Their obvious discomfort mirrors ours.

Thankfully, the show did manage to phind a phew singers worth the Hollywood plane phare (only one was from Pennsylvania, but who's counting?).

They were …

Gianna Isabella, a 15-year-old from Jackson, N.J., whose mother is '80s pop singer Brenda K. Starr (her big hit: "I Still Believe," a song later covered by Mariah Carey, whose career Starr helped launch before her own star faded). After a sound glitch deprived us of hearing about Starr's connection to Jennifer Lopez (they used to rehearse in the same studio) and how proud Starr is of her young daughter, Isabella showed off her vocal strength with "House of the Rising Son." "Your mommy would be proud," Lopez said. Then she called Isabella's mommy in and let her hand her daughter the golden ticket herself. Aww.

Isaac Cole, also 15, a country singer and Keith Urban fan from rural Pennsylvania. Before launching into Lee Brice's "Love Like Crazy," the Bieber-coiffed kid announced, "I'm gonna do my a cappella song with the guitar," which Urban dubbed "the line of the day." Lopez said the song touched her heart. Harry Connick Jr. called Cole "smart," but advised him to stop singing with a twang. Urban called him a "work in progress" and said he wasn't sure if he was quite ready yet. Cole reassured the judges that he was a "fast learner," and managed to collect three yeses — along with Urban's signature on a reserved spot on his already autograph-filled guitar case. Sweet.

Sara Sturm, a charming 17-year-old from Centreville, Va., who first amused with her stories of waitressing at a punnily named breakfast restaurant — Eggspectation — and then impressed with her full-throated take on Meghan Trainor's "Lips Are Moving." Urban said Sturm was one of his favorites from the day (mine, too), and then added, "Just to be clear, you did meet our eggspectations." Cute.

Jenn Blosil, 23, a "quirky" (her word) character from Orem, Utah, by way of Brooklyn, N.Y., surprised the judges with her rendition of Imagine Dragons' "Radioactive," accompanying herself on the piano. "I find you very interesting, compelling almost," Lopez said, later calling Blosil an "artist" and declaring that she adored her voice. Urban admired Blosil's ability to tell a story and seem "very present." Connick called the performance a "nice surprise." Three yeses.

Harrison Cohen, a 17-year-old from New York City, whose "awesome, foxy" grandpa gives him dating advice. After declaring himself "single and ready to mingle," Cohen gave a performance of an original song that could truly dazzle the ladies. Certainly it wowed the judges. Lopez said it was the sort of pop song she felt like she might hear on the radio right now. Connick tried to play like he wasn't impressed, wondering aloud if Cohen had the "powerhouse" chops to "bookend" Season 1 winner Kelly Clarkson, but the other judges didn't play along. Cohen got three yeses, and a chance for his grandpa to dispense dating advice to Lopez. Use it and be well, Jen.
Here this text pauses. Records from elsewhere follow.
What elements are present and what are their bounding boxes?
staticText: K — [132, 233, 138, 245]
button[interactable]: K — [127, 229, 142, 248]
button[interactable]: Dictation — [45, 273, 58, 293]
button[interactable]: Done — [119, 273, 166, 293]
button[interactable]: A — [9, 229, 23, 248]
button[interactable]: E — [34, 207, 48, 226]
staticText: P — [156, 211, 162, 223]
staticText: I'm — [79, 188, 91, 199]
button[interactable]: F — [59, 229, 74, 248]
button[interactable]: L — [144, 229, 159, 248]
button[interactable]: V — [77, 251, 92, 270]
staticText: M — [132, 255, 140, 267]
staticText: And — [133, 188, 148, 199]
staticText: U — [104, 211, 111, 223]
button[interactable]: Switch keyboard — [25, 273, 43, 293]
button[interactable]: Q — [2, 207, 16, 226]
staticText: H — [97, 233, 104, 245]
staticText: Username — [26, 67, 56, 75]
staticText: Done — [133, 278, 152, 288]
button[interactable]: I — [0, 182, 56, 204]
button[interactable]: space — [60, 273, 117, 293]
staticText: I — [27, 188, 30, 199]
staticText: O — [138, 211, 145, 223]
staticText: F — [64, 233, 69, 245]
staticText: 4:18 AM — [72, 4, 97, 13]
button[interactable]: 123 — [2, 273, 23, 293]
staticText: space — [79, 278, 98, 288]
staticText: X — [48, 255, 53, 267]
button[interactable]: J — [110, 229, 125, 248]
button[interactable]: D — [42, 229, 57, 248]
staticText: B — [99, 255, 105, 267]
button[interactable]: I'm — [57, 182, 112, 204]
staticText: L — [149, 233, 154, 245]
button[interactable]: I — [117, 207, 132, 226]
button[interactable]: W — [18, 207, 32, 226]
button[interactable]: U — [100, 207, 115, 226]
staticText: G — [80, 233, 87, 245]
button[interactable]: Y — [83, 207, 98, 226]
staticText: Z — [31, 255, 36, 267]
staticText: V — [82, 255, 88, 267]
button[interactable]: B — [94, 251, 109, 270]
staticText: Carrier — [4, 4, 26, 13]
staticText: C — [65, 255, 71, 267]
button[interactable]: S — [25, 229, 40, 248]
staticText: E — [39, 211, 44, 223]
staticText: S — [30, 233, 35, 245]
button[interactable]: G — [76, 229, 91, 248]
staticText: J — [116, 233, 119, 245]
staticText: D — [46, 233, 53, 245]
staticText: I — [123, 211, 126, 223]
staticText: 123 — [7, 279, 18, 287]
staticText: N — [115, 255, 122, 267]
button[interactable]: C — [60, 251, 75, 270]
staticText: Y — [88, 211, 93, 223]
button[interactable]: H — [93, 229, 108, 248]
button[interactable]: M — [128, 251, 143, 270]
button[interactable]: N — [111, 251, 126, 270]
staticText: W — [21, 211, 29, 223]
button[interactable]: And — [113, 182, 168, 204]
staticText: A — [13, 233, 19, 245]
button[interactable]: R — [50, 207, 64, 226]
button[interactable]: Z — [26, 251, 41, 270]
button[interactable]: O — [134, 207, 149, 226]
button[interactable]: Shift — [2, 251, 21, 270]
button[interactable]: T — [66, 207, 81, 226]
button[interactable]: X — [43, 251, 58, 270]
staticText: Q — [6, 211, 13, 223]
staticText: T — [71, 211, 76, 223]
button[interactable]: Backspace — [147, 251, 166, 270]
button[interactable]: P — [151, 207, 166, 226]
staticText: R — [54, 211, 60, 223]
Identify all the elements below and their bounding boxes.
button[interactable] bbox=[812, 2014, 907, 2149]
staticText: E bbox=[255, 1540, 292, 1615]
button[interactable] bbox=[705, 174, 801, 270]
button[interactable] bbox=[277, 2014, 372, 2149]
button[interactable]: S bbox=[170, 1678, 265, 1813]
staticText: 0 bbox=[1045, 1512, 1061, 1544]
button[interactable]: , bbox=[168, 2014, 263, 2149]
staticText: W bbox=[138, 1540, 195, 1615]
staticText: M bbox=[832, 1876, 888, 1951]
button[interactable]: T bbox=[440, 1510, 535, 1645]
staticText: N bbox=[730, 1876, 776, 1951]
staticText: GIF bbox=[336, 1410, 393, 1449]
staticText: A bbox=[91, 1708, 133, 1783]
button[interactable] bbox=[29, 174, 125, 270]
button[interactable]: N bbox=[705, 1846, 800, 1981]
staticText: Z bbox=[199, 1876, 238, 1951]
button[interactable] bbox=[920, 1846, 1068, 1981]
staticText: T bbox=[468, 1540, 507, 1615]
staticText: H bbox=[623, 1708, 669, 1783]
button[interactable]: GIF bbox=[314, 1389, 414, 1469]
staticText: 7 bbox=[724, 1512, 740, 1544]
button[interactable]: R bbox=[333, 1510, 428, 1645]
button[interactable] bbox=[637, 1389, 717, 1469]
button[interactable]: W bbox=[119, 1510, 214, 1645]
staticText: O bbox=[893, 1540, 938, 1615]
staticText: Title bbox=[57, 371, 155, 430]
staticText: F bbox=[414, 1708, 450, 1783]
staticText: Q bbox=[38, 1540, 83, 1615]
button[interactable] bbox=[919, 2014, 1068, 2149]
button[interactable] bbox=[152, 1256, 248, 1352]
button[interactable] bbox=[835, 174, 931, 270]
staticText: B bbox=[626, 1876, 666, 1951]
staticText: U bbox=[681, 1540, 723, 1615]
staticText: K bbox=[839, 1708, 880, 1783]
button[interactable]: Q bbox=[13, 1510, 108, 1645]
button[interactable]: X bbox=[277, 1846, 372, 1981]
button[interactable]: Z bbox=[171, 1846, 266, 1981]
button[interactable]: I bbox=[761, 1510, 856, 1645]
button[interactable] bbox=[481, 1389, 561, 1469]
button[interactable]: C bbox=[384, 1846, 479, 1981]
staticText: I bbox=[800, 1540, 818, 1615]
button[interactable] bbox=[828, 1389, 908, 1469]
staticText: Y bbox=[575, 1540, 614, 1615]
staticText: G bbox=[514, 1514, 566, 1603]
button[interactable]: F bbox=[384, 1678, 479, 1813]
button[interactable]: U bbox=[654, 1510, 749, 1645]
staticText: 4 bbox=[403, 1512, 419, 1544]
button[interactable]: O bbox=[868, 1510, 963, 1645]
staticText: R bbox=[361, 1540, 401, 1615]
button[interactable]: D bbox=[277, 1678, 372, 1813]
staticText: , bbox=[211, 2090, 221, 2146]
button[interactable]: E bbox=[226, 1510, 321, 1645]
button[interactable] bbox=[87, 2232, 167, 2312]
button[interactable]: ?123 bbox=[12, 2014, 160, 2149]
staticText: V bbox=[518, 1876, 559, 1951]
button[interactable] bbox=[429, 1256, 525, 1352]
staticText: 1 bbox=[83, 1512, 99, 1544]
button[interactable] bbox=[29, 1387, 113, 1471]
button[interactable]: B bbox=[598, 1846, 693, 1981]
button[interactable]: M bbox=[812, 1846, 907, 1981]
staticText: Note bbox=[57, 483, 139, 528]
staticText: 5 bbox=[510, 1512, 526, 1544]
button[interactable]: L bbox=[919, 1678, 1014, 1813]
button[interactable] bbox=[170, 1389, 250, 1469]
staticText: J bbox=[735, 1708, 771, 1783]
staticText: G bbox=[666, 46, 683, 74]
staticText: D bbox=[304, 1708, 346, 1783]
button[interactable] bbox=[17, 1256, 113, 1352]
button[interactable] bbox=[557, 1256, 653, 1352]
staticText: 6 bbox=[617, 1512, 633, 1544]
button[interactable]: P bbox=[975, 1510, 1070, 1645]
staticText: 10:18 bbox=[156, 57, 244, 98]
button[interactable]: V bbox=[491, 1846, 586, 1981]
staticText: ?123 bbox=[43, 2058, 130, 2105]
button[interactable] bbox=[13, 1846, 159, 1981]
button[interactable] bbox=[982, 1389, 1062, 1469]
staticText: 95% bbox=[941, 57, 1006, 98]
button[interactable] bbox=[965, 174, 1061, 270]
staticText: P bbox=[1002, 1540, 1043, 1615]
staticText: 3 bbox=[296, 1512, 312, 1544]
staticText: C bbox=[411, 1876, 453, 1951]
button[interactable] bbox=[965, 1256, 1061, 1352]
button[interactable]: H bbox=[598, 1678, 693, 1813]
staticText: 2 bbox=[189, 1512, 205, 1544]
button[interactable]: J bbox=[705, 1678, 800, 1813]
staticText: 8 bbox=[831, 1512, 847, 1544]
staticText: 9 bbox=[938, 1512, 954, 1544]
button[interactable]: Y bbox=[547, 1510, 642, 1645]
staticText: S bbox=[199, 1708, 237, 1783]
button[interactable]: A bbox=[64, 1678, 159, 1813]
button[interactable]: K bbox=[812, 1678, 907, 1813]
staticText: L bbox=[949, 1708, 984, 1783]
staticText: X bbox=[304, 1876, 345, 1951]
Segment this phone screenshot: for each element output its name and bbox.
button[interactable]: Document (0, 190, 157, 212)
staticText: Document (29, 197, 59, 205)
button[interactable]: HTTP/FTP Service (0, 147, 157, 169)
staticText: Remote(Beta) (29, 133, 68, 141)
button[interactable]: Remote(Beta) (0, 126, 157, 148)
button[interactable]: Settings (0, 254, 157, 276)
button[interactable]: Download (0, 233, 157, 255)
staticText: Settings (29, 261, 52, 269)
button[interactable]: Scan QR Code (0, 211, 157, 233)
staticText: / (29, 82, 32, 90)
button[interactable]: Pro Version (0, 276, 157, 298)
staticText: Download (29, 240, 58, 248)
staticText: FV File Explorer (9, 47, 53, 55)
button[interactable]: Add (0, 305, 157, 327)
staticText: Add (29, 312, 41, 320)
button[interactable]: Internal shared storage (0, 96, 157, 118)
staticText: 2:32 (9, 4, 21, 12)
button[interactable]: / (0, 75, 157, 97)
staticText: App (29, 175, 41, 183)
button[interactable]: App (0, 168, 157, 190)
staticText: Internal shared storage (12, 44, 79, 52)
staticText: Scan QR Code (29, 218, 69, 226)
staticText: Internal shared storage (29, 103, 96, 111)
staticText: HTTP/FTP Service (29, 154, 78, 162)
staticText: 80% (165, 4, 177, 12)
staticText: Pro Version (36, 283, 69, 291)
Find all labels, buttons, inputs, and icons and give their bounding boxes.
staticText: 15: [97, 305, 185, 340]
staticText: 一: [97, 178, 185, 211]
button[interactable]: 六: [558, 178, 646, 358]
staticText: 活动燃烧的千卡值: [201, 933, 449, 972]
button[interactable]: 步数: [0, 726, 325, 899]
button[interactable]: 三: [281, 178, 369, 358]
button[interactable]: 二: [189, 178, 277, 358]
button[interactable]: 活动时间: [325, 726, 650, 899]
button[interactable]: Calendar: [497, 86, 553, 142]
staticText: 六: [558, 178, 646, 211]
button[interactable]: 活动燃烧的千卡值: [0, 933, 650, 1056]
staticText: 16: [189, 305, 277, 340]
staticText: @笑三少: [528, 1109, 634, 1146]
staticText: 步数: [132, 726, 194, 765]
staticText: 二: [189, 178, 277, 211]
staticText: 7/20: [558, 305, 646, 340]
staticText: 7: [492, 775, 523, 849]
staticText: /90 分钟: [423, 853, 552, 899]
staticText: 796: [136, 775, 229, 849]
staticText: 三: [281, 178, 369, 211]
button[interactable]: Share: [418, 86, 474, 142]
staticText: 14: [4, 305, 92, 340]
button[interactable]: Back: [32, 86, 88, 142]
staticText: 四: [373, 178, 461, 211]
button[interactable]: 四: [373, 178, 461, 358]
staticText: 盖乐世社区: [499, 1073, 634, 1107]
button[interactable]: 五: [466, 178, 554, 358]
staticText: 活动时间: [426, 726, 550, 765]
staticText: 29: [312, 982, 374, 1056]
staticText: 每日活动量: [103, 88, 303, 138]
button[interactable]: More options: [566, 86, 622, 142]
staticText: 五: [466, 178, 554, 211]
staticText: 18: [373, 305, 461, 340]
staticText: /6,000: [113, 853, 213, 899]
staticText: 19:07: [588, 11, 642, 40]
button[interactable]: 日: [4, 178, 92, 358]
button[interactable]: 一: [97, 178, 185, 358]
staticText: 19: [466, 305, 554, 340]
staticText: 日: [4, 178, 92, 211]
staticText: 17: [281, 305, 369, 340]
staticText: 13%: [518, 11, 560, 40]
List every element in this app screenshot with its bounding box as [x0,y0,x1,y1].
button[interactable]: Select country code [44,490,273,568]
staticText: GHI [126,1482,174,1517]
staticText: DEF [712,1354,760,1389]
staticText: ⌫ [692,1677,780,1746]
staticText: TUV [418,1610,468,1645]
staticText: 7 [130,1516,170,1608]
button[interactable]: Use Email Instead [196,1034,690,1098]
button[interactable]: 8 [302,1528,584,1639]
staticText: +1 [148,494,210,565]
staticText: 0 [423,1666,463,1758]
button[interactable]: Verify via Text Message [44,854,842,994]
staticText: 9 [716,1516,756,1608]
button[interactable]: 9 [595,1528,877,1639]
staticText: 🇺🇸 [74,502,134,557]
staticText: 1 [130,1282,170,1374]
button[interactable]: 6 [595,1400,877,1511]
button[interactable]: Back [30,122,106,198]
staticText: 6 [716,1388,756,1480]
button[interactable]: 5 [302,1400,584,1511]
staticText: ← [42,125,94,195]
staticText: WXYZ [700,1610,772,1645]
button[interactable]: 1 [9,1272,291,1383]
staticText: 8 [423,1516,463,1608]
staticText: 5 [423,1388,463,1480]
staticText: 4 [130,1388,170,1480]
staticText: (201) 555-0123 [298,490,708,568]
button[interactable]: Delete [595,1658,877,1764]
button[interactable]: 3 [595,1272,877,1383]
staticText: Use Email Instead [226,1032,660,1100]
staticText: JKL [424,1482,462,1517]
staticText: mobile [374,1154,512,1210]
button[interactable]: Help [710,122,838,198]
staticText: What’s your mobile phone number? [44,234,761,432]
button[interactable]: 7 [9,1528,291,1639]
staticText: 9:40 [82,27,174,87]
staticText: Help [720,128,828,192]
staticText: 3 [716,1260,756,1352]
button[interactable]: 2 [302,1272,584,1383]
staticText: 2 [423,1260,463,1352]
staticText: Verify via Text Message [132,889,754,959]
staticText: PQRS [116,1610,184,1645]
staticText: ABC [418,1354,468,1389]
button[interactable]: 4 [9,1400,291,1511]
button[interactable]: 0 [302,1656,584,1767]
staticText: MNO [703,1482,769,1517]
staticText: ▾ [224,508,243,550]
And last but not least, John Arthur Greene, a 27-year-old, originally from North Carolina, with a haunting story about why guns shouldn't be kept in houses where children play. Greene is now performing on Broadway in the musical "Matilda" and gave a solid performance of Urban's "Somebody Like You," which for some reason left Connick unconvinced. "I think you have a very strong voice, but I'm just thinking, you know, what else is there?" he said. Lopez said she was unsure whether, at some point, Greene would be able to "hang with" some of the other singers in the competition, but added that she thought he had "something." Urban said he was "curious to know what else" Greene could do and, joining Lopez, voted him through. Connick said no, but it didn't matter. Greene was headed to Hollywood.

Next stops Denver and Little Rock, Ark., where Ryan Seacrest has promised that the "excitement" will be "intoxicating." We'll see about that …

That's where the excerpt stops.